Experiment in the kitchen
I don’t have any Nitrous acid and my beaker/Bunsen burner is packed away.
But I found a cookie recipe that seemed to call to my inner scientist: 1 cup of peanut butter, 1 cup of sugar and 1 egg = PB cookies? Seems unlikely to be a good cookie right?
I decided to go the way of Myth Busters and make them. I’m nothing if not up for an experiment. Let’s use the scientific method – it’s fun:
1. Define the question
Is the 1-1-1 recipe for PB cookies valid?
Possibly part of the recipe got forgotten? Or a cookie-crazed baker’s desperate act?
2. Gather information and resources (observe)
Okay, after digging around the internet, I have found at least two sources for this recipe:
3. Form hypothesis
I think there must be something good enough about this recipe that I find it in multiple places.
It doesn’t hurt that the recipe is gluten free, but I’m not certain these will taste very great.
I predict that something cookie-shaped, and tasting like PB will come out of the oven.
4. Perform experiment and collect data
Procured (from the pantry) the following items:
- 1 cup peanut butter (pick your favorite)
- 1 cup of sugar
- 1 egg
Baked at 325 for 8-12 minutes.
5. Analyze data
After waiting the mandatory 30 seconds, I put one of the 1-1-1 experiment batch#001 samples into my mouth. See Figure-1.

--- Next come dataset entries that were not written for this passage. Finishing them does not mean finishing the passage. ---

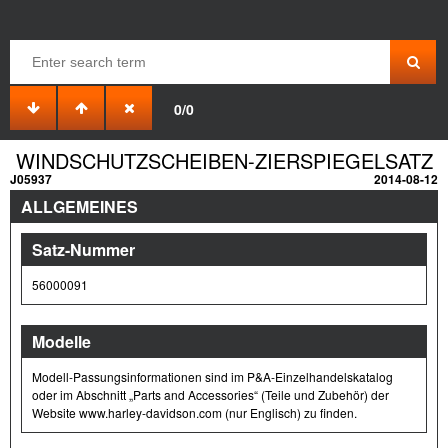
0/0
WINDSCHUTZSCHEIBEN-ZIERSPIEGELSATZ
J05937
2014-08-12
ALLGEMEINES
Satz-Nummer
56000091
Modelle
Modell-Passungsinformationen sind im P&A-Einzelhandelskatalog
oder im Abschnitt „Parts and Accessories“ (Teile und Zubehör) der
Website www.harley-davidson.com (nur Englisch) zu finden.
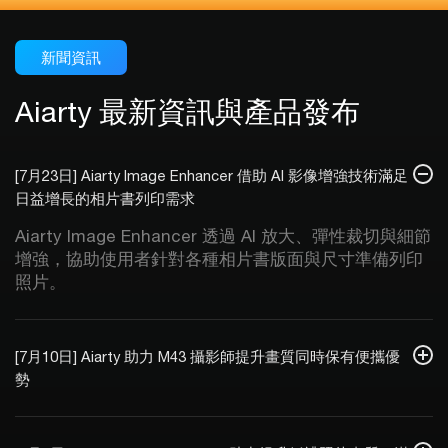
新聞資訊
Aiarty 最新資訊與產品發布
[7月23日] Aiarty Image Enhancer 借助 AI 影像增強技術滿足
日益增長的相片書列印需求
Aiarty Image Enhancer 透過 AI 放大、彈性裁切與細節
增強，協助使用者針對各種相片書版面與尺寸準備列印
照片。
[7月10日] Aiarty 助力 M43 攝影師提升畫質同時保有便攜優
勢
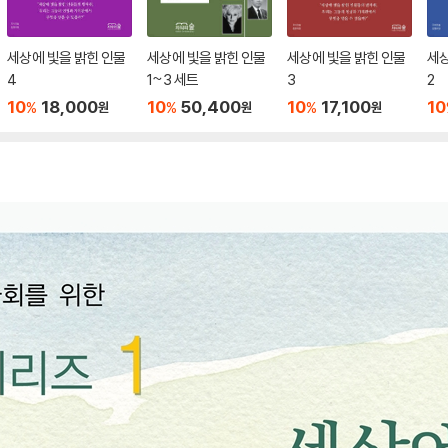
세상에 빛을 밝힌 인물
세상에 빛을 밝힌 인물
세상에 빛을 밝힌 인물
세상
4
1~3 세트
3
2
10
18,000
10
50,400
10
17,100
10
%
%
%
원
원
원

Observer D did the same a few minutes later.
Figure-1. PB cookies Batch#001
Crispy on day 1. More soft and chewy on day 2 but still crunchy.
6. Interpret data and draw conclusions that serve as a starting point for new hypothesis
I think a graph or something would normally be included here. For the cookie experiment, that feels a bit much.
The fact that my boyfriend ate them vigorously, and that I liked them too equates to a valid recipe.
7. Publish results
Uh hem… done.
8. Retest (frequently done by other scientists)
Feel free! They really are good. I was surprised.